Todos ellos son animales que "han sufrido
muchísimo" y ahora descansan, junto con seis chimpancés más, en el centro de
recuperación e investigación de primates "Primadomus", que la fundación AAP
tiene en el Rincón del Moro en la sierra de Salinas de Villena (Alicante),
instalación que inaugurará hoy oficialmente la etóloga británica, Jane Goodall,
premio Príncipe de Asturias de Investigación 2003.
En declaraciones a EFE, la
directora del santuario, Olga Martín, ha explicado que "la fundación AAP rescata
a estos animales que han sido abandonados" y los "resocializa", para así "una
vez resocializados, reubicarlos en otros centros", donde permanecerán de por
vida, como es el caso del santuario de Villena.

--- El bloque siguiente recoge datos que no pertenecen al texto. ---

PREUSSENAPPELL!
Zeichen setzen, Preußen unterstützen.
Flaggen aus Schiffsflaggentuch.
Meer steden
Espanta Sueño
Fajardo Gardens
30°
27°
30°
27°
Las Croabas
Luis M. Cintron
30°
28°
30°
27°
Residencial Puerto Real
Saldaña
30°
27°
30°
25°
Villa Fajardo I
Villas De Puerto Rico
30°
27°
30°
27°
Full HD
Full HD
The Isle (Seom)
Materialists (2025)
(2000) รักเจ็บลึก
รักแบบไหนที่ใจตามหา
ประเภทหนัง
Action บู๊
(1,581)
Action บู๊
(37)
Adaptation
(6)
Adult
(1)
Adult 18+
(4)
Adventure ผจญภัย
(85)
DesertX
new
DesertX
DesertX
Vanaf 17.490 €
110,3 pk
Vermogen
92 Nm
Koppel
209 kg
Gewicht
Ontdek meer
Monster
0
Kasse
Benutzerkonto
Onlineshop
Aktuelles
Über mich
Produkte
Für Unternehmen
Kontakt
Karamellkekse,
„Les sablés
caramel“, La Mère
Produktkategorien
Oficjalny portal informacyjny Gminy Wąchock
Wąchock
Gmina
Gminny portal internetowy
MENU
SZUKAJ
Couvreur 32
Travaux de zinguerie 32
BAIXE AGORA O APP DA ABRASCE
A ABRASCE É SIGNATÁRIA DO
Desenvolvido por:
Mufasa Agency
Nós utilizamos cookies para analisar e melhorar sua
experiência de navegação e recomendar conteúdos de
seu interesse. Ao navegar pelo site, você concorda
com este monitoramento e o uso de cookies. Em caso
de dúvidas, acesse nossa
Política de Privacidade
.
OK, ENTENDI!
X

"No es posible retornar estos
chimpancés", muchos de ellos "capturados en África" o "criados en cautividad", a
poblaciones silvestres porque "nunca han vivido en un ambiente natural y algunos
de ellos incluso sin contacto con otro chimpancé", por lo que "no han aprendido
las pautas de comportamiento ni conocen el entorno para poder
sobrevivir".
Estos primates provienen en su mayoría de incautaciones
policiales después de padecer situaciones de abandono en circos, zoológicos o
por parte de particulares, a pesar de que es ilegal tener en casa uno de estos
ejemplares.
"Éstos son animales muy humanizados, han vivido siempre bajo
control humano", por lo que "parte de nuestro trabajo es enseñarles que no son
personas, que son chimpancés y que deben interaccionar con ellos", ha explicado
Martín.
Para lograrlo, en una primera fase en el centro de Almere (Holanda)

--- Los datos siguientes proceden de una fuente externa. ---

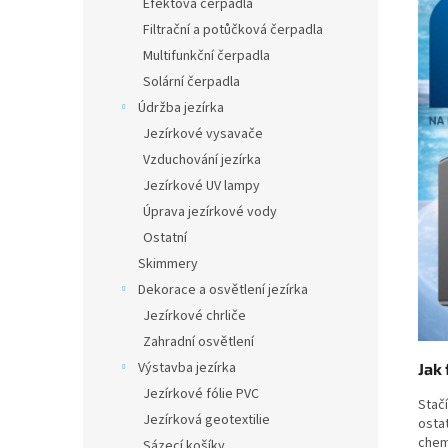
Efektová čerpadla
Filtrační a potůčková čerpadla
Multifunkční čerpadla
Solární čerpadla
Údržba jezírka
Jezírkové vysavače
Vzduchování jezírka
Jezírkové UV lampy
Úprava jezírkové vody
Ostatní
Skimmery
Dekorace a osvětlení jezírka
Jezírkové chrliče
Zahradní osvětlení
Výstavba jezírka
Jak
Jezírkové fólie PVC
Stač
Jezírková geotextilie
osta
chem
Sázecí košíky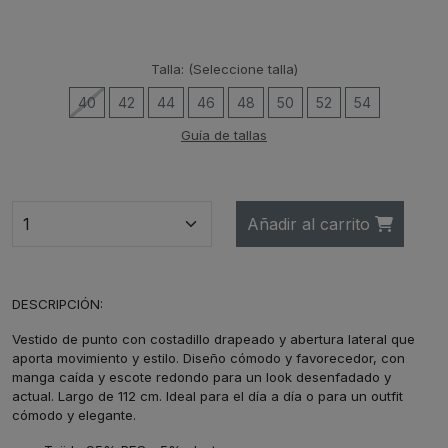
Talla:
(Seleccione talla)
40
42
44
46
48
50
52
54
Guía de tallas
Añadir al carrito
DESCRIPCIÓN:
Vestido de punto con costadillo drapeado y abertura lateral que
aporta movimiento y estilo. Diseño cómodo y favorecedor, con
manga caída y escote redondo para un look desenfadado y
actual. Largo de 112 cm. Ideal para el día a día o para un outfit
cómodo y elegante.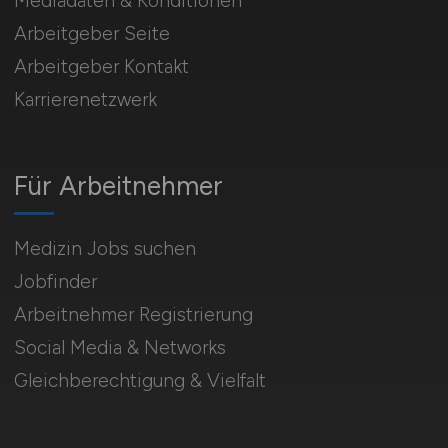
Mediadaten & Konditionen
Arbeitgeber Seite
Arbeitgeber Kontakt
Karrierenetzwerk
Für Arbeitnehmer
Medizin Jobs suchen
Jobfinder
Arbeitnehmer Registrierung
Social Media & Networks
Gleichberechtigung & Vielfalt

los trabajadores separan a los chimpancés en diferentes habitáculos para que "se
escuchen primero".
Después, les van permitiendo un contacto físico hasta el
momento en que no hay señales de "agresión e intimidación" entre ellos y se
pueden juntar varios en un mismo recinto.

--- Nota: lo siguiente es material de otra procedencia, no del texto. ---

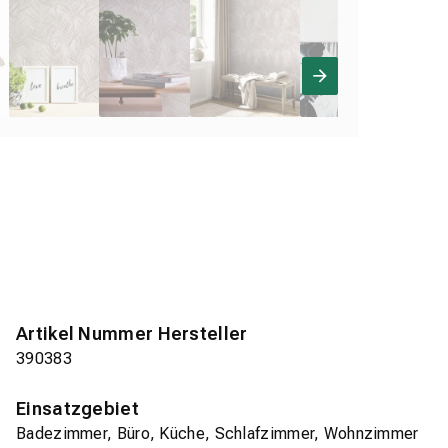
Artikel Nummer Hersteller
390383
Einsatzgebiet
Badezimmer, Büro, Küche, Schlafzimmer, Wohnzimmer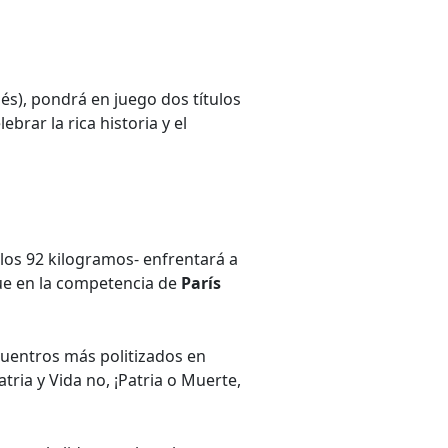
lés), pondrá en juego dos títulos
brar la rica historia y el
 los 92 kilogramos- enfrentará a
gue en la competencia de
París
uentros más politizados en
tria y Vida no, ¡Patria o Muerte,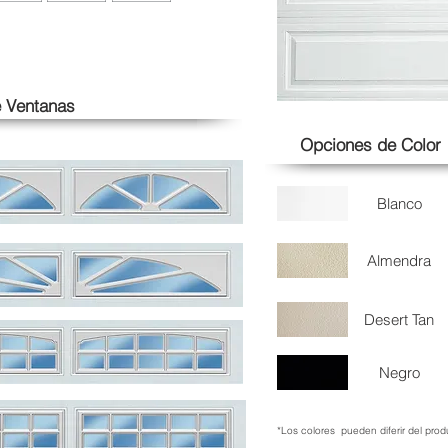
 Ventanas
Opciones de Color
Blanco
Almendra
Desert Tan
Negro
*Los colores pueden diferir del prod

Esto se realiza "creando alianzas",
es decir, los cuidadores unen a los chimpancés de "dos en dos" y de manera
rotatoria, para que se conozcan todos, y, a partir de ese momento, aumentan el
número de ejemplares en el mismo lugar hasta lograr "un grupo" estable.
Este
es el caso del grupo de diez chimpancés que habitan desde primeros de noviembre
en Villena, muchos de los cuáles "han tocado la tierra o han recibido
directamente la luz del sol por primera vez", según la directora del
santuario.
De la decena, Martín ha apuntado que ocho ya han salido al recinto
exterior en este paraje alicantino, donde disponen de siete mil metros cuadrados
en un recinto aislado del exterior.
Patrick, que ha vivido toda la vida en
una jaula, es el chimpancé "más joven" y uno de los dos que aún no ha salido al
aire libre, si bien en Holanda había "cogido protagonismo" y "empezaba a mandar
en el grupo", ha comentado Martín, quien ha añadido que es ahora Donkey el que
dirige y da confianza al resto para que salgan al aire libre.